I read slowly but understood little of The World as Will and Idea . Nevertheless, I soldiered on. Other big books awaited their turn in the small octagonal niches in the whitewashed walls of my room where, when I first arrived, vermilion-spattered clay idols of Krishna and Vishnu had stood; and frequently, in the middle of reading, I would look up and let my eyes wander over the thick multicoloured spines and grow impatient at the slow progress I was making, at the long interval that separated me from those other books.

*

Then the mists lifted and a succession of cloudless days followed. The river gleamed and glinted in the midafternoon sun. Bright red and yellow kites hung high in the clean blue sky. Children appeared on the bathing ghats; the uneven cobblestone steps came to be chalk-marked with hopscotch rectangles; scrawny drug pushers lurked on temple porches where chess players sat hunched over tattered cardboards; pilgrims dressed and undressed all day long in a slowly turning kaleidoscope of Indian colours: the South Indians in their purple Kanjeevaram silk saris, the visitors from Rajasthan unwinding the spools of yellow and crimson turbans, the widows from Bengal in their austere white cotton. In the evenings, the funeral pyres in the distant north of the city were like glow-worms in the gathering dusk.

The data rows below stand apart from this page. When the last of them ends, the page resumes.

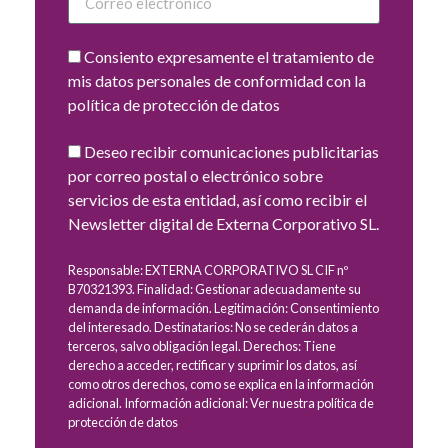
Consiento expresamente el tratamiento de
mis datos personales de conformidad con la
política de protección de datos
Deseo recibir comunicaciones publicitarias
por correo postal o electrónico sobre
servicios de esta entidad, así como recibir el
Newsletter digital de Externa Corporativo SL.
Responsable: EXTERNA CORPORATIVO SL CIF nº
B70321393. Finalidad: Gestionar adecuadamente su
demanda de información. Legitimación: Consentimiento
del interesado. Destinatarios: No se cederán datos a
terceros, salvo obligación legal. Derechos: Tiene
derecho a acceder, rectificar y suprimir los datos, así
como otros derechos, como se explica en la información
adicional. Información adicional: Ver nuestra política de
protección de datos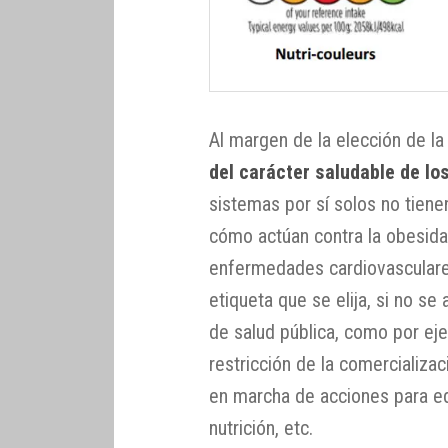
Al margen de la elección de l
del carácter saludable de lo
sistemas por sí solos no tien
cómo actúan contra la obesidad,
enfermedades cardiovasculares 
etiqueta que se elija, si no 
de salud pública, como por eje
restricción de la comercializa
en marcha de acciones para e
nutrición, etc.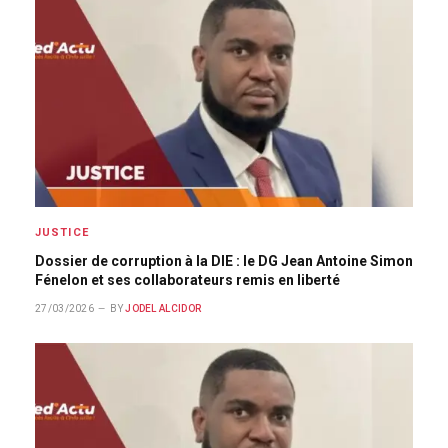
JUSTICE
Dossier de corruption à la DIE : le DG Jean Antoine Simon
Fénelon et ses collaborateurs remis en liberté
27/03/2026
BY
JODEL ALCIDOR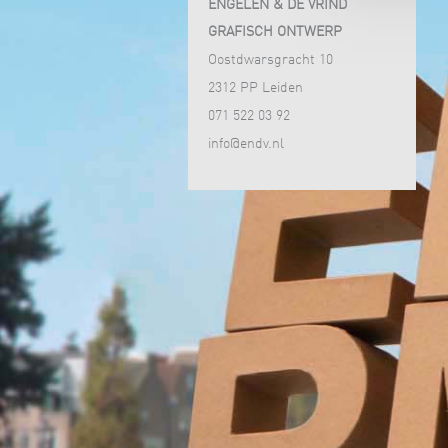
ENGELEN & DE VRIND
GRAFISCH ONTWERP
Oostdwarsgracht 10
2312 PP Leiden
071 522 03 92
info@endv.nl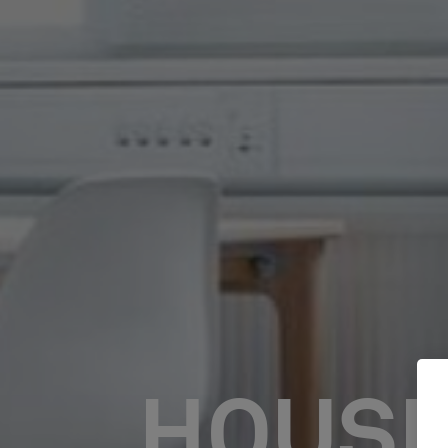
HOUSE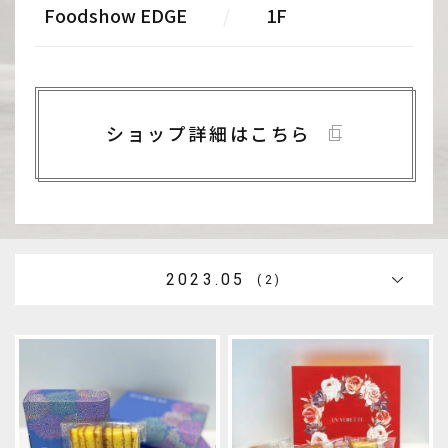
Foodshow EDGE
/
1F
ショップ詳細はこちら
2023.05
(2)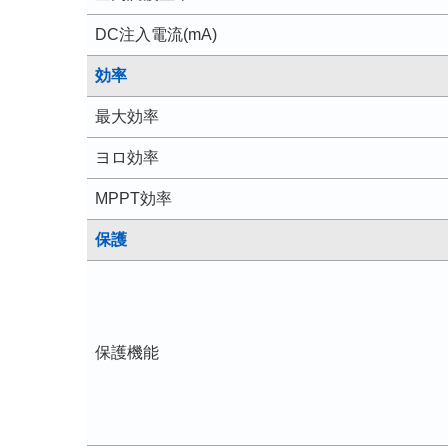
DC注入電流(mA)
効率
最大効率
ヨロ効率
MPPT効率
保護
保護機能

I abandoned Schopenhauer and started on Turgenev’s Torrents of Spring . Miss West, who put on the first of the flowery summer dresses I was to see her in, said, ‘What wonderful weather! We must celebrate, we must have a party.’ This sudden familiarity puzzled me. Did the ‘we’ include me? I had exchanged only a few words with her. One of the very first things she said to me was: ‘Where did you learn to speak such charming English?’ I hadn’t known what to make of this remark. Was she being complimentary or condescending? One sunny morning on the roof, as she lay in her sagging charpoy, her legs partially exposed in a way I thought immodest, the oval frames of her sunglasses accentuating the whiteness of her skin, a mysterious haunting melody floating out of her room — Beethoven’s Archduke Trio , I later came to know — one morning, she had asked me about my undergraduate years in Allahabad. ‘You see, Rudyard Kipling wrote for a newspaper published from Allahabad — how do you pronounce it?’ she said. ‘But tell me: did you enjoy yourself there? And why did you choose Allahabad of all places?’ She spoke with a sharp emphasis, in short rapid sentences, her voice demanding a similarly precise and brief response.